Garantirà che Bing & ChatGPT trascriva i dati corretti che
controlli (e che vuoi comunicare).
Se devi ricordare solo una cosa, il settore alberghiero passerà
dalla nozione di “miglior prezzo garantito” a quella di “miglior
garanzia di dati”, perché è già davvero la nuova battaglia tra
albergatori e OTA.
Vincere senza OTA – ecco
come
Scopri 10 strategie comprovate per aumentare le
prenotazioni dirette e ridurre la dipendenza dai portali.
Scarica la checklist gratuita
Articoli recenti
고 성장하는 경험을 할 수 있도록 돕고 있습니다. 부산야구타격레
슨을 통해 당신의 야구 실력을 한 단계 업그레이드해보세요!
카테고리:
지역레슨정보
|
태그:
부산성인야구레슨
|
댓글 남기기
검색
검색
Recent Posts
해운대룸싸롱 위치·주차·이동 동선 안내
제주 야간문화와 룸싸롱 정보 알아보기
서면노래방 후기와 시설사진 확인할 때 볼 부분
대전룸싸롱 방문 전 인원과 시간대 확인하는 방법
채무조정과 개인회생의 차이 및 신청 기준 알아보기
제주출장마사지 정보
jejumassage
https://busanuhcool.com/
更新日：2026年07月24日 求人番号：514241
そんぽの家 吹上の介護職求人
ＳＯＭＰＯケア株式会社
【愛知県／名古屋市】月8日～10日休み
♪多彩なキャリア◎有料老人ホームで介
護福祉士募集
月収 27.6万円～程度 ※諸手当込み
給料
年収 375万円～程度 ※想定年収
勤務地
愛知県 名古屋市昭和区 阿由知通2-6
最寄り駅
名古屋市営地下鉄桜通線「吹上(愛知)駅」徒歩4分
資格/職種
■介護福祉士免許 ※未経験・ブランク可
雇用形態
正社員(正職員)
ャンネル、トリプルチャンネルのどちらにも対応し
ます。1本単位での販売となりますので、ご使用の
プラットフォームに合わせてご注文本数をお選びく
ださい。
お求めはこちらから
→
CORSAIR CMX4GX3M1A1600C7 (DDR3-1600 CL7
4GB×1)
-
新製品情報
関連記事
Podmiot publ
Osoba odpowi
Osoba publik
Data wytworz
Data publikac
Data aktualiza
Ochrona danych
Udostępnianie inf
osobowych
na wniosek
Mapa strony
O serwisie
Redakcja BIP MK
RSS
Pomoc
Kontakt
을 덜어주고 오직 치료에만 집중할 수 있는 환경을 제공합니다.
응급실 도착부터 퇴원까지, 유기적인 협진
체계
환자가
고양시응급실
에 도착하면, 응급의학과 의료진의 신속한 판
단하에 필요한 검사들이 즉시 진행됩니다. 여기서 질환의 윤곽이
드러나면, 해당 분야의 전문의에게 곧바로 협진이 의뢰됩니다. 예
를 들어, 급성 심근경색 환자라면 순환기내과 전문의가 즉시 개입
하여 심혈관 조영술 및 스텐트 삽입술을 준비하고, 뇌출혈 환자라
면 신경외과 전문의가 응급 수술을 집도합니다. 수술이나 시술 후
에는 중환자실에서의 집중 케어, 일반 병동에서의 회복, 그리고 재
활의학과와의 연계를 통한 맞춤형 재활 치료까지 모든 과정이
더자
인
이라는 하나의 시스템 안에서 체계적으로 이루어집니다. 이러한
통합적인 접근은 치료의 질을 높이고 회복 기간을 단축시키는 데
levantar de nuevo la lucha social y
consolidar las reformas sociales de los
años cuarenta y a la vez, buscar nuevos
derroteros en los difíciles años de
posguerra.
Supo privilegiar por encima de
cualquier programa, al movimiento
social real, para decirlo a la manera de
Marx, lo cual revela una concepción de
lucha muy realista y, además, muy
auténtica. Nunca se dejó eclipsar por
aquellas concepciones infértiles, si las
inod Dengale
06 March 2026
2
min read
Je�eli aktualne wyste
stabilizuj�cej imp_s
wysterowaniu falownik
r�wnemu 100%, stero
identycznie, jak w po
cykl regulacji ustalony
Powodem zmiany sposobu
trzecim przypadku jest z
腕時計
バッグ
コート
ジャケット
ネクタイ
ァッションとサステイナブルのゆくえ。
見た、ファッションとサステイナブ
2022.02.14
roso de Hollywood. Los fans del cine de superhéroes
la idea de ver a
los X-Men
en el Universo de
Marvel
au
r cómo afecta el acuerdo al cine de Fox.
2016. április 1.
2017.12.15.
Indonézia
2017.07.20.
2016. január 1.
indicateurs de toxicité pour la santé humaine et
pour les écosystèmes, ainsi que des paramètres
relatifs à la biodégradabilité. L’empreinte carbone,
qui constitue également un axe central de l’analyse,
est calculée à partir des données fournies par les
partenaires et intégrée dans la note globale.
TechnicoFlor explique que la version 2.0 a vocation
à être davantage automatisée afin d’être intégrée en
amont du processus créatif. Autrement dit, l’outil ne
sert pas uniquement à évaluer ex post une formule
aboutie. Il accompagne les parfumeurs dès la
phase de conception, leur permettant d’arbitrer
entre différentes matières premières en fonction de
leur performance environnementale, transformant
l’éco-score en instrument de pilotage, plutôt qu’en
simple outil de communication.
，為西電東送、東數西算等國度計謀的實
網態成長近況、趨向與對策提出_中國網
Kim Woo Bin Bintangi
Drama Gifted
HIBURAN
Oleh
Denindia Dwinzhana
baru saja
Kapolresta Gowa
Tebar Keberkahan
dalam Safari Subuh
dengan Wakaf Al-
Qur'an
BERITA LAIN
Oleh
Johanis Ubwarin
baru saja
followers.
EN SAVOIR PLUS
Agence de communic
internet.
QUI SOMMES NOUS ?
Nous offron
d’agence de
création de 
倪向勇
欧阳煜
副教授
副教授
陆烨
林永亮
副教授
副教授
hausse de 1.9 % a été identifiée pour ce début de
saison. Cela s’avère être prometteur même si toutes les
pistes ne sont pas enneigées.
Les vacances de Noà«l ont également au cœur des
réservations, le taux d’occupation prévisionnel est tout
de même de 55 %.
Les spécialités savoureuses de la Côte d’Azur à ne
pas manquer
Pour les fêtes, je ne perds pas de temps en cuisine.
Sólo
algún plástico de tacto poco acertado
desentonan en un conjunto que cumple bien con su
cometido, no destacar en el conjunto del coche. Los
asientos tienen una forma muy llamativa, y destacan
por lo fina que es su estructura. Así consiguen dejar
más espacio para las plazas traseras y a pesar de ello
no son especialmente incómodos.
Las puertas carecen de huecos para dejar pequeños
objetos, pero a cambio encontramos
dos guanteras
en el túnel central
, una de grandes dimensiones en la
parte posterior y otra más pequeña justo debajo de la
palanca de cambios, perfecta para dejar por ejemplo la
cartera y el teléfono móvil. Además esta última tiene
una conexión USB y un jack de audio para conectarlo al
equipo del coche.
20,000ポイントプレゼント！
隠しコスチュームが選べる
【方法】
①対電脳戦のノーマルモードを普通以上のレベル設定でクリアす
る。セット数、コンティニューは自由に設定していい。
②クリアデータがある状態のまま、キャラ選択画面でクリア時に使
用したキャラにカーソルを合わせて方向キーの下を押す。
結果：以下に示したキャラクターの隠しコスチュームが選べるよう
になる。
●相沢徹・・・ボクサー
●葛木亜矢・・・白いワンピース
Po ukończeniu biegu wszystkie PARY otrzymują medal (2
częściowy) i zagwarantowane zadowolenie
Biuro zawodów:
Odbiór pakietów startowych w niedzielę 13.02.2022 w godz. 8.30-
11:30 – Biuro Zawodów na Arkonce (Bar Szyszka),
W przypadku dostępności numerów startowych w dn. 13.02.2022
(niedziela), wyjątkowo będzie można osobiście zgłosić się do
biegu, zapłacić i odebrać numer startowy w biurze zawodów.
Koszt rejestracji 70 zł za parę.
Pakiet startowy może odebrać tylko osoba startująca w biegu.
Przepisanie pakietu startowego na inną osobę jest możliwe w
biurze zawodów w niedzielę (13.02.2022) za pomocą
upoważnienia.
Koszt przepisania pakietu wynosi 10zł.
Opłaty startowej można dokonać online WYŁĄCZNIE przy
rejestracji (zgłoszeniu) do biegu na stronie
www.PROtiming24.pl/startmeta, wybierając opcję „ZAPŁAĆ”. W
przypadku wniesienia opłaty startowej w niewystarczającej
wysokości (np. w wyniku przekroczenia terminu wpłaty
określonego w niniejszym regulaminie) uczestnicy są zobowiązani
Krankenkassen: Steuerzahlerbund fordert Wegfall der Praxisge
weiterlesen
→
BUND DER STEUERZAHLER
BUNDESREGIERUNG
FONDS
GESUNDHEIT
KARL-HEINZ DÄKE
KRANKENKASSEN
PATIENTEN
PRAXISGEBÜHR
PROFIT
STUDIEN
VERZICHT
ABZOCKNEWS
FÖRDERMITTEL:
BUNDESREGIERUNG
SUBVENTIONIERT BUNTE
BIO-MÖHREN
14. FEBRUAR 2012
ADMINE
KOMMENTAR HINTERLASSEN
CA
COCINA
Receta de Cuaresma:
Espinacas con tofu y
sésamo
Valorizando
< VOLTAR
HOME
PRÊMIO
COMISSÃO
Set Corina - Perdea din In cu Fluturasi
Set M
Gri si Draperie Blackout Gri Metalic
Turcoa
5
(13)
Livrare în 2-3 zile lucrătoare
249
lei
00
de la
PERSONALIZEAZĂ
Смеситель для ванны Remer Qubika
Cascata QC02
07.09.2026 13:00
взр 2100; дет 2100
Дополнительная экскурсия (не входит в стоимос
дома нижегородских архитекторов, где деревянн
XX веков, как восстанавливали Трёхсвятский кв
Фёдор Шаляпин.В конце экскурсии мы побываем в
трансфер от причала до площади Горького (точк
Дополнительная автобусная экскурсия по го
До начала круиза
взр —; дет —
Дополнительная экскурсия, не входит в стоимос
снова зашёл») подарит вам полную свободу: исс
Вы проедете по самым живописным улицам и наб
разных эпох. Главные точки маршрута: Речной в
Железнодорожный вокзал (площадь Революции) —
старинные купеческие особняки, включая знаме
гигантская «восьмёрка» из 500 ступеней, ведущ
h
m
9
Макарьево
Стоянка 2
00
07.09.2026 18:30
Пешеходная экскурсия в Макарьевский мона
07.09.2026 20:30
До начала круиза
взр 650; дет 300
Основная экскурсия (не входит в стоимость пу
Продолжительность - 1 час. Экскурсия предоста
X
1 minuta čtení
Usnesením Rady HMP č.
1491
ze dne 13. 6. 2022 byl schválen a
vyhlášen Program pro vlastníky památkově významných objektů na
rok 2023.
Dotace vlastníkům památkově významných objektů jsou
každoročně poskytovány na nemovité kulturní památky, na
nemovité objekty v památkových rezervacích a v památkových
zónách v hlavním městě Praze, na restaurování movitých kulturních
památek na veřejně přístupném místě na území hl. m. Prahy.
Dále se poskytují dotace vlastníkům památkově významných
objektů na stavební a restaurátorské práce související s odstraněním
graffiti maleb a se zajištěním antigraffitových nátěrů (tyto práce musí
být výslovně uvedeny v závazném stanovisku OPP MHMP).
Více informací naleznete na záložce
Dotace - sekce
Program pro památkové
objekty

.....

DIRECTIONS:
Quote exactly the first line of the entries and every line after it, stopping with the line that contains "Articoli recenti".

ANSWER SECTION:
Garantirà che Bing & ChatGPT trascriva i dati corretti che
controlli (e che vuoi comunicare).
Se devi ricordare solo una cosa, il settore alberghiero passerà
dalla nozione di “miglior prezzo garantito” a quella di “miglior
garanzia di dati”, perché è già davvero la nuova battaglia tra
albergatori e OTA.
Vincere senza OTA – ecco
come
Scopri 10 strategie comprovate per aumentare le
prenotazioni dirette e ridurre la dipendenza dai portali.
Scarica la checklist gratuita
Articoli recenti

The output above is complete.